(Exercise instructions):
Starting at the line with "מצעי הזכוכית לשבבים" and going on through the line with "mocy SiC czy GaN.", reproduce each line in the records below exactly and nothing more.

----- Records supplied -----

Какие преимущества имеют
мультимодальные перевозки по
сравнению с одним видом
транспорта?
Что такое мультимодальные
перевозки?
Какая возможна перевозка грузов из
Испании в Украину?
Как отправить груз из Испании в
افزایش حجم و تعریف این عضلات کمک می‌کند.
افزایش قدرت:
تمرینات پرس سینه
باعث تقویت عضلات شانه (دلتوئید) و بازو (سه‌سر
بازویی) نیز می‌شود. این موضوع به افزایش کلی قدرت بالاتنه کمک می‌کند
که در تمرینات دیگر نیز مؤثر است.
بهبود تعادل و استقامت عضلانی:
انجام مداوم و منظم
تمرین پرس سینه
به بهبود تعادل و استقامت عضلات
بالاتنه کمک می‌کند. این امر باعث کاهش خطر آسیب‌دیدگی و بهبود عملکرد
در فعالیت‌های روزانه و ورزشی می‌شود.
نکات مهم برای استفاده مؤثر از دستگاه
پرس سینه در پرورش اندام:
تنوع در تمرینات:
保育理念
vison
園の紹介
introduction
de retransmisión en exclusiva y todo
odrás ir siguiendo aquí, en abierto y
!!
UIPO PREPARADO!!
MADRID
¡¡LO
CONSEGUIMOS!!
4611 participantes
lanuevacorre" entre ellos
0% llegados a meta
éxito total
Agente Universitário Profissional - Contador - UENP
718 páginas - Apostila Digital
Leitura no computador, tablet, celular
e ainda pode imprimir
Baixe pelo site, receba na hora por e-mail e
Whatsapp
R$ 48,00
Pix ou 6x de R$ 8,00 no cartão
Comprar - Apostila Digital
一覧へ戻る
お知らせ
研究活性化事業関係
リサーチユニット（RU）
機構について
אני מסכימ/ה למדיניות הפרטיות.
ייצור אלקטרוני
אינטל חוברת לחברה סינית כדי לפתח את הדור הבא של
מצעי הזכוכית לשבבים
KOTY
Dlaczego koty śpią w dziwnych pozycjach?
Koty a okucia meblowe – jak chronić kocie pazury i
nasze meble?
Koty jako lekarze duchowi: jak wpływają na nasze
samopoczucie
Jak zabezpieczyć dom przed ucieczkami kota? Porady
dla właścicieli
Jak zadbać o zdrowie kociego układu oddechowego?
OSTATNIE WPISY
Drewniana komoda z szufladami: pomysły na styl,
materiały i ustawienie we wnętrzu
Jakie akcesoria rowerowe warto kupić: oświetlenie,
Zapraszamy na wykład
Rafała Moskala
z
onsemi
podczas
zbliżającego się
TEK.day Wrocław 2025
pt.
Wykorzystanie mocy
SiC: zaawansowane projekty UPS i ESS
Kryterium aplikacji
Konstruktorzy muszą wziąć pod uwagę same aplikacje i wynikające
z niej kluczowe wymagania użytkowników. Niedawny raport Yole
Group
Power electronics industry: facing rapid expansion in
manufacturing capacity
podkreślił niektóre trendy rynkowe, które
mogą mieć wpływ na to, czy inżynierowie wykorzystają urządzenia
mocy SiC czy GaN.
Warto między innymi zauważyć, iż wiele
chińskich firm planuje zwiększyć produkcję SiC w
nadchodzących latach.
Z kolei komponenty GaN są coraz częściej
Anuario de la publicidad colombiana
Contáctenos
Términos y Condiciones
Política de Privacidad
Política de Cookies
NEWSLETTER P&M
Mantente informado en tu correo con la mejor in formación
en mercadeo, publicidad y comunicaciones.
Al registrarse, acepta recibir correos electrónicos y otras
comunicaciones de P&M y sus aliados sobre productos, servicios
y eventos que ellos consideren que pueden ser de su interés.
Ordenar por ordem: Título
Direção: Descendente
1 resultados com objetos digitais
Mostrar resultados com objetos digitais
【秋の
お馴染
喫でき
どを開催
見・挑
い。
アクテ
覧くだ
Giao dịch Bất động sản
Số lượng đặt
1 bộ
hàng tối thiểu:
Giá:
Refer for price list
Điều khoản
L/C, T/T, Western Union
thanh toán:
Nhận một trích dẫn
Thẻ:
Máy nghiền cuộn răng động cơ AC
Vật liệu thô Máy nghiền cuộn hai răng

-----

(Result):
מצעי הזכוכית לשבבים
KOTY
Dlaczego koty śpią w dziwnych pozycjach?
Koty a okucia meblowe – jak chronić kocie pazury i
nasze meble?
Koty jako lekarze duchowi: jak wpływają na nasze
samopoczucie
Jak zabezpieczyć dom przed ucieczkami kota? Porady
dla właścicieli
Jak zadbać o zdrowie kociego układu oddechowego?
OSTATNIE WPISY
Drewniana komoda z szufladami: pomysły na styl,
materiały i ustawienie we wnętrzu
Jakie akcesoria rowerowe warto kupić: oświetlenie,
Zapraszamy na wykład
Rafała Moskala
z
onsemi
podczas
zbliżającego się
TEK.day Wrocław 2025
pt.
Wykorzystanie mocy
SiC: zaawansowane projekty UPS i ESS
Kryterium aplikacji
Konstruktorzy muszą wziąć pod uwagę same aplikacje i wynikające
z niej kluczowe wymagania użytkowników. Niedawny raport Yole
Group
Power electronics industry: facing rapid expansion in
manufacturing capacity
podkreślił niektóre trendy rynkowe, które
mogą mieć wpływ na to, czy inżynierowie wykorzystają urządzenia
mocy SiC czy GaN.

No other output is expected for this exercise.